Friday, September 26, 2008

Excel offers a few simple formulas for determining the value of projects over time. In this article, I will cover PV and FV. For most financial applications, some subset of the formulas listed above will be more than enough to determine the value or rate of return of a particular project.

The PV and FV formulas are very similar in construct, but give the opposite answers. PV, which is present value, will tell you what the value of a string of future payments is today. Conversely, FV, which is future value, tells you what the value of your current holdings will be in the future.

As a brief primer, the time value of money is an important concept in finance. The simplest way to explain this concept is to understand that if you had $1 dollar today, it is worth more then $1 in a year for any interest rate greater than 0%. Let us assume that the current annual interest rate is 3%. If you invested the $1 you have today, it would be worth $1.03 at the end of the year (annual payment, no continuous compounding). Clearly, that is more than merely $1.00. Now, if you were to take this example to the next level and assume that the interest rate of 3% holds for five periods, the future value is now $1.16. Notice in this simple example, the future value is $1.16 and not $1.15, indicating the power of compounding. For an example that has a much larger difference, consider $10,000 today with an annual interest rate over 10 years of 8%. The future value is $22,589.25 versus the non-compounded total of $18,000.00 – a difference of $3,589.25. This is a bit of a digression and will be explained in further articles, but the summary of all of this is that the time value of money is a fundamental concept in financial theory and practice, and Excel makes it easy to calculate.
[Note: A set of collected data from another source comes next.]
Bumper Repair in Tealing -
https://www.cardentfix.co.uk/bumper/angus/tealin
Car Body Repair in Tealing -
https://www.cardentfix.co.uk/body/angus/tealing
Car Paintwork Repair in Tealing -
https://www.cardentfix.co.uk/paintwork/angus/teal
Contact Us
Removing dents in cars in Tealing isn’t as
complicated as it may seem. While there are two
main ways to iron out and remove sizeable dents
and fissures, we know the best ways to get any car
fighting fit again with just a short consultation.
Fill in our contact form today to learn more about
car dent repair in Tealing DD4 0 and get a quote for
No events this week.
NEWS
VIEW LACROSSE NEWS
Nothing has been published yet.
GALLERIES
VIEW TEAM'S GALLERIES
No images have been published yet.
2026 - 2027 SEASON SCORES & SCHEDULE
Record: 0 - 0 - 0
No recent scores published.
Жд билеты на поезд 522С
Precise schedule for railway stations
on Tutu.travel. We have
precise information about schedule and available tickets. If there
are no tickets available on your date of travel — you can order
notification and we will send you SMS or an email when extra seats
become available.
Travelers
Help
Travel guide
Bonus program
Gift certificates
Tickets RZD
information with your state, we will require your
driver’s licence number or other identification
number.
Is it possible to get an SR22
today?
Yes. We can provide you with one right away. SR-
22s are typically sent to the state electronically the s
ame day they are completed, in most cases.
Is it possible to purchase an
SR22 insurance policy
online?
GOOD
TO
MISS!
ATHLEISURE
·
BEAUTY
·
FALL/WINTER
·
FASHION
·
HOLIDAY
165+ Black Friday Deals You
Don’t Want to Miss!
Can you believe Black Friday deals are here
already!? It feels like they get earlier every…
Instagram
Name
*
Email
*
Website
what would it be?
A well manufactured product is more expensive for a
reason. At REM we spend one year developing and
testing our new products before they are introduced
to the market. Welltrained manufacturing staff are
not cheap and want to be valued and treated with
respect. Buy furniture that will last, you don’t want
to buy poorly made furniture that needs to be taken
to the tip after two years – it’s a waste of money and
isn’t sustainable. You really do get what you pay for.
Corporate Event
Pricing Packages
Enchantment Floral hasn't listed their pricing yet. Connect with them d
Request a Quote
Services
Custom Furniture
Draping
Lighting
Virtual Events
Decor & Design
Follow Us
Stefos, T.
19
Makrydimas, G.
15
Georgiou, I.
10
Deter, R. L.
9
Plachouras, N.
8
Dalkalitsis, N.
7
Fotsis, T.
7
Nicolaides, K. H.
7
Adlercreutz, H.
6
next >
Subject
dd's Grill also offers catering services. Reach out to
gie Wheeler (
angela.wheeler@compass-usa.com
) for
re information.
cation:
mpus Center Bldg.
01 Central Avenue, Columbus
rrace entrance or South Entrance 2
The formula for PV is =PV(rate,nper,pmt,[fv],[type]), where rate is the interest rate per period, nper is the total number of period in the calculation, pmt is the periodic payment, if any, future value of the project (optional) and type of payment stream (optional). For type of payment stream, use 1 for beginning of period payments and 0 or blank for end of period payments. In virtually all financial applications I have done, I have dealt with end of period payments, so the "type" is left blank. The reason the "fv" is optional is that for a project producing periodic payments, the fv may be zero and the calculation is just for determining the present value of periodic payments over some time period. For example, if there is an annual interest rate of 6%, periodic payments of $10.00 over 30 periods, the present value is $137.65. When there is no specific future value identified, fv = 0.

Similar to PV, the formula for FV is =FV(rate,nper,pmt,[pv],[type]). The same explanations hold for FV as in PV, and PV in this formula is optional. For example, in the case where there is no identifiable present value, pv is equal to zero. Assume that the pv equals zero, the annual interest rate is 6%, there are 30 periods and the payment is $10.00 per period. If you plug this into an Excel formula, you will get a future value equal to ($790.58). Why would you have a negative future value? To understand the answer to this question, it is important to consider what you are trying to determine. Present value calculations return negative values (under normal circumstances) because that is the "cost" of achieving a stated future value. The cost, in this case, is really the investment needed to generate the future value calculated using the formulas. If you think back to the first example, investing $1.00 is what it takes to get to $1.03 one year later. You do not have access to that dollar once it is invested, so from your perspective, it is a cash outflow, or a negative cash event to you. Coming back to future value, when you have positive payments, the formula interprets that as you paying out that amount, not receiving, over the defined period of years (this should be reasonably intuitive, since you must enter a present value, if known, as a negative number for purposes of calculating future value). When you input ($10.00) for the payment, the future value is correctly calculated as $790.58.

In summary, the PV and FV formulas save time and effort when using spreadsheets that require many calculations for present and future values. In the next article, I will discuss NPV and IRR, two formulas critical in evaluating projects. For now, just remember that cash in your hands today trumps the same amount of cash in the future because you can take the money now and invest.